Maximization: Volume of paraboloid within cone?

Question

Given a right circular cone with the line of symmetry along $x=0$, and the base along $y=0$, how can I find the maximum volume paraboloid (parabola revolved around the y-axis) inscribed within the cone? Maximising the volume of the paraboloid relative to the volume of the right circular cone. In 2-D, the parabola has 2 points of tangency to the triangle, one of each side of the line of symmetry. I have tried using the disk method to find the volume of the cone, and the parabola, both with arbitrary equations such as $y=b-ax$, and $y=c-dx^2$, but I end up with a massive equation for several variables, instead of a simple percentage answer. Any help is appreciated!
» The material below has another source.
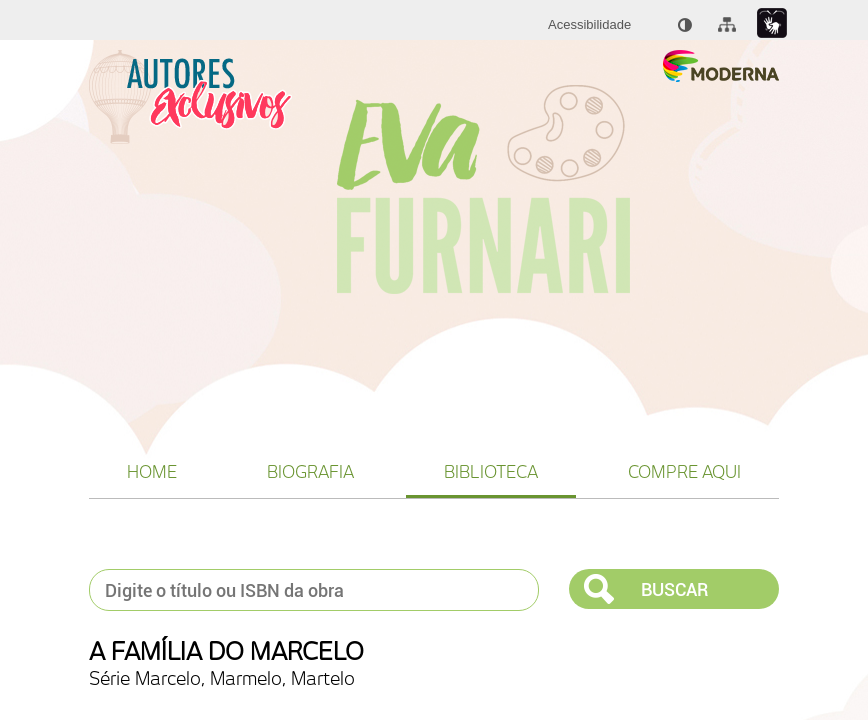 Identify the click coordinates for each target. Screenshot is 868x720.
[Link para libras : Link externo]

Thanks in advance.

Answer 1

Hint:

Note that here $a$ and $b$ are given.

The tangency condition is $$a^2-4\,d\,(b-c)=0$$ If you decide to work with $c\,$, then $$d=\frac {a^2}{4\,(b-c)}$$ The volume of the paraboloids, inscribed in the cone, is $$V(c)=\pi \int_0^c \frac {c-y}d\, dy=\pi \int_0^c (c-y)\, \frac {4(b-c)}{a^2}\, dy=\frac {2\pi}{a^2}\,(b\,c^2-c^3)$$ Then solve $$V'(c)=0$$ to find the largest volume for $$c=\frac 23\, b$$ Verify that $$V_{max}=\frac 89\, V_{cone}$$